Monday, 24 March 2025

Beach off-limits

A lot can happen overnight, so I get out and about as soon as I've downed my first pot of tea. The key thing is to head-count the sheep: anything other than N = 15 it's Houston we have a problem.  It has happened that we have extras, as when two years ago our abutting neighbour bought in a handful of particularly jumpy sheep. But it's more likely for the count to come up short. Anything missing is dead OR has its head caught in a wire fence OR has gone on holiday. All of these are a pain in the arse. It is therefore a relief when, after repeated counts, the missing beast bursts out of the shrubbery; or is revealed cudding in plain sight exactly masked by a 'larger' sheep [not small but far away] in the foreground.

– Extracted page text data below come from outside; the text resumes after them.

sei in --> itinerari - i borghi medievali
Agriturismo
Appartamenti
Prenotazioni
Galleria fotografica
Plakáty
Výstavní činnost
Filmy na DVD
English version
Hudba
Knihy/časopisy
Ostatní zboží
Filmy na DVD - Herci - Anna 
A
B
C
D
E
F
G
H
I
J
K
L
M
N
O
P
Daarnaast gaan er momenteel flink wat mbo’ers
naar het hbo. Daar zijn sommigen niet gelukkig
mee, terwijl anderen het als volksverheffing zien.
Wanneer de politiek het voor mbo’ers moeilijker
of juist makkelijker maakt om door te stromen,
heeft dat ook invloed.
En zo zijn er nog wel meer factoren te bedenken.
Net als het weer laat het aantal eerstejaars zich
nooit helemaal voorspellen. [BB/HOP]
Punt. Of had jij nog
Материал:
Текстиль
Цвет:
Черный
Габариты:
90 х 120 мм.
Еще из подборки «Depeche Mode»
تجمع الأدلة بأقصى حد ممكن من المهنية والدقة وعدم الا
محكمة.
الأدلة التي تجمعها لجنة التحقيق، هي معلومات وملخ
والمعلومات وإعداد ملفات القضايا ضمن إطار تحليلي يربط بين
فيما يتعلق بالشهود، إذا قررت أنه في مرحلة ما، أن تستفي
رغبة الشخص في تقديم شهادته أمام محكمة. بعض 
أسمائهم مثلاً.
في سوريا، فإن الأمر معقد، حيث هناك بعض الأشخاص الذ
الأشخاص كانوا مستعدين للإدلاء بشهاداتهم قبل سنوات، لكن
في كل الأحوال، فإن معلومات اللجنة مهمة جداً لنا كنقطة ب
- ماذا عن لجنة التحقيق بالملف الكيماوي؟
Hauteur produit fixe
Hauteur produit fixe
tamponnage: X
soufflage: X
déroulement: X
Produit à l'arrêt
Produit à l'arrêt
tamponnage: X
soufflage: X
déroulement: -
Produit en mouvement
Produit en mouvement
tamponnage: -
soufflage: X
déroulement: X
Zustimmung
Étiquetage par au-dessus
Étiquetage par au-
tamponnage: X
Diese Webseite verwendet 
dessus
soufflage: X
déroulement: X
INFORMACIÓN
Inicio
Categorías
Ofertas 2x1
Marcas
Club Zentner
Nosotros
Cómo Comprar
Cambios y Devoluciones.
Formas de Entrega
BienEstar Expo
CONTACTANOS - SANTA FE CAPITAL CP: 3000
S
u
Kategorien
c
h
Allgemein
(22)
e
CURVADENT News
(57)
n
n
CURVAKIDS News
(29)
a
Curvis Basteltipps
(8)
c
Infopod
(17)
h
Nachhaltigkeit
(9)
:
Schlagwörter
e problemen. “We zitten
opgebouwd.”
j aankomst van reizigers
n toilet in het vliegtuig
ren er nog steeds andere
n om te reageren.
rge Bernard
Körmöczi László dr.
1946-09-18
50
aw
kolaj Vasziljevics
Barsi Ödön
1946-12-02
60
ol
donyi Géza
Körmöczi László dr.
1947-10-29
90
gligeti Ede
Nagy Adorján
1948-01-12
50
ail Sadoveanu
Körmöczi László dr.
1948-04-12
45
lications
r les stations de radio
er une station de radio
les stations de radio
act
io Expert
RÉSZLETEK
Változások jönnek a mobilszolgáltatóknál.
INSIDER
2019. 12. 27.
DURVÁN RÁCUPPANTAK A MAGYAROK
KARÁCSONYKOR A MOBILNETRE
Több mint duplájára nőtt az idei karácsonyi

08:00 last Wednesday it was N = 14 again and I set off à la BoPeep. I say again because one of the sheep has been persistently AWOL over the Winter. She had a bad case of The Itch, lost chunks of fleece and looked quite wretched altogether. It was as if the poor creature had been sent to Coventry or the sheep equivalent of Leperstown. Despite expecting any day to discover her stiff with her legs in the air, she has survived two rounds of treatment and the worst of Winter. When she is away feeling mizz, she is often to be found in or around The Skunch. The Field Over The River is so called because beyond its Eastern edge the land falls abruptly 10m to the river stream which bounds our farm. This cliff tapers off along our field immediately N. Between this gentle slope and the cliff is a bosky dell or 'skunch'. There has always been a low wall parallel to the river in the Skunch and beyond it is a tiny beach covered in willow and shade-loving woodland plants. The kids used to have picnic-and-paddle down there when they were tots, but it's gotten jungly and briar-grown since the girls left home.

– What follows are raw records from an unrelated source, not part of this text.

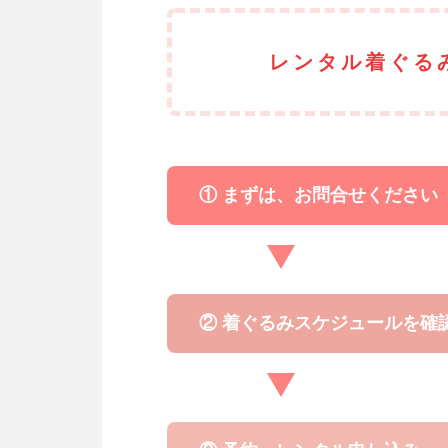
レンタル着ぐる
① まずは、お問合せください
② 着ぐるみスケジュールを確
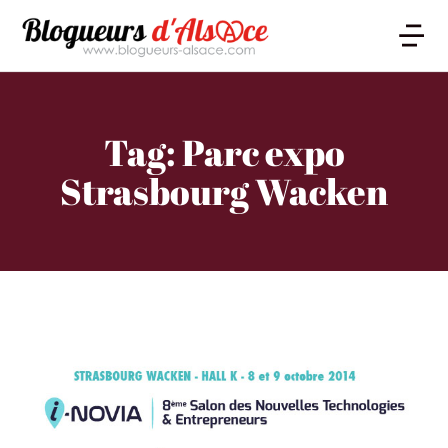
Tag: Parc expo
Strasbourg Wacken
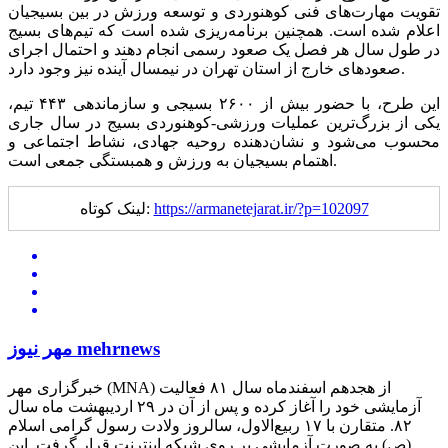
تقویت مهارت‌های فنی کوهنوردی و توسعه ورزش در بین بسیجیان
اعلام شده است. همچنین برنامه‌ریزی شده است که تیم‌های بسیج
در طول سال هر فصل یک صعود رسمی انجام دهند و احتمال اجرای
صعودهای خارج از استان تهران در نیمسال آینده نیز وجود دارد.
این طرح، با حضور بیش از
۲۶۰۰
بسیجی و سازماندهی ۴۴۳ تیم،
یکی از بزرگ‌ترین عملیات ورزشی-کوهنوردی بسیج در سال جاری
محسوب می‌شود و نشان‌دهنده روحیه جهادی، نشاط اجتماعی و
اهتمام بسیجیان به ورزش و همبستگی جمعی است.
https://armanetejarat.ir/?p=102097
لینک کوتاه:
مهر نیوز mehrnews
خبرگزاری مهر (MNA) از هجدهم اسفندماه سال ۸۱ فعالیت
آزمایشی خود را آغاز کرده و پس از آن در ۲۹ اردیبهشت ماه سال
۸۲. متقارن با ۱۷ ربیع‌الاول، سالروز ولادت رسول گرامی اسلام
(ص) به صورت آزمایشی بر روی شبکه اینترنت قرار گرفت. این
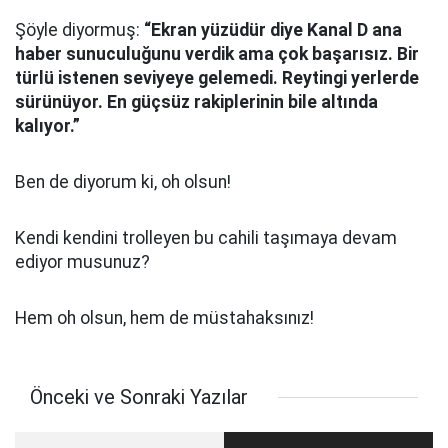
Şöyle diyormuş:
“Ekran yüzüdür diye Kanal D ana
haber sunuculuğunu verdik ama çok başarısız. Bir
türlü istenen seviyeye gelemedi. Reytingi yerlerde
sürünüyor. En güçsüz rakiplerinin bile altında
kalıyor.”
Ben de diyorum ki, oh olsun!
Kendi kendini trolleyen bu cahili taşımaya devam
ediyor musunuz?
Hem oh olsun, hem de müstahaksınız!
Önceki ve Sonraki Yazılar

And that's where I found the errant sheep. In her earlier lonely sojourns she'd eaten her way through to wall and now was hopped over to the beach. Thence is but a short paddle to Wexford and the neighbour's meadow. Which would never do, so I hooshed her out of it, and spent the rest of the morning running a fence along the dwarf wall. Running a fence requires the assembly of a measured length of sheep-wire + stakes, pry-bar, shovel, staples, sledge-hammer, claw-hammer, pliers, secateurs, gloves, chain-saw + PPE. Then pushing a wheel-barrow full of kit 300m down-hill on a 1:10 slope. Down is easy, but you really don't want to push 40m = 20kg of off-cut sheep wire UP hill. 

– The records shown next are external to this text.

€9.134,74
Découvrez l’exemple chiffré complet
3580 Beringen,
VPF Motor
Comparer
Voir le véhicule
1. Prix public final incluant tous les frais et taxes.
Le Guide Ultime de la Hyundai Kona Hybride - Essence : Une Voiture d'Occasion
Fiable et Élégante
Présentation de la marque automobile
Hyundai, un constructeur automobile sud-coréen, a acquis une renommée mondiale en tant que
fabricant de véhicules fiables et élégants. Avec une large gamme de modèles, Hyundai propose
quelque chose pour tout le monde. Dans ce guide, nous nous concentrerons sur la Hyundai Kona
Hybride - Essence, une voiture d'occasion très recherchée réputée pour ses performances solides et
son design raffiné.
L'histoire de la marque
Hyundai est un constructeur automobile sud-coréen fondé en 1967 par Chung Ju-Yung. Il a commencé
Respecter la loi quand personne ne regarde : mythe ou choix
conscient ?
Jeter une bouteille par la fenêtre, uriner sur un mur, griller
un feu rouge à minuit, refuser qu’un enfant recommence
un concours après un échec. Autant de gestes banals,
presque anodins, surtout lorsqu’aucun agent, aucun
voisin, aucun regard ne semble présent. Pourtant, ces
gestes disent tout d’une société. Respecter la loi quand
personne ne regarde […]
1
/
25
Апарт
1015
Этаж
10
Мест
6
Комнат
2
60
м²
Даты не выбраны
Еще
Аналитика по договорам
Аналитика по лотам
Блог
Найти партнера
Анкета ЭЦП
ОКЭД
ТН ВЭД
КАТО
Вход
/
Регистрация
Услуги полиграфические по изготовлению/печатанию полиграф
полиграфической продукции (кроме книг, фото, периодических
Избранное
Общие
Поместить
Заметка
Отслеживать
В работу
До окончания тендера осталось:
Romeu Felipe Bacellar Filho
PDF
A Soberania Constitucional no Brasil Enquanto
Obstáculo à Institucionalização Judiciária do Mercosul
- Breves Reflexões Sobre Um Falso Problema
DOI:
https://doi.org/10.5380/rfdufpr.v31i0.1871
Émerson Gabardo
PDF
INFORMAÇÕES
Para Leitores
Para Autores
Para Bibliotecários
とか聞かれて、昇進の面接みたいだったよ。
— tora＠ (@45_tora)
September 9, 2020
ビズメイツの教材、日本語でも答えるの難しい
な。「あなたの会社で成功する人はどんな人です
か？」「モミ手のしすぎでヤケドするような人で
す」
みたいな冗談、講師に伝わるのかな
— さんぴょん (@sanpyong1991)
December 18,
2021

We'll have to see what happens but the beach is now officially off-limits. indicating the two more-or-less vertical trees which book-end and support the wire. Dry-stone walls are the very devil for driving fence-posts unless they are tall enough and wide enough to have two faces back-filled with small stones and sod. Not the case here, so three (3) posts will have serve for the 11m run of fence.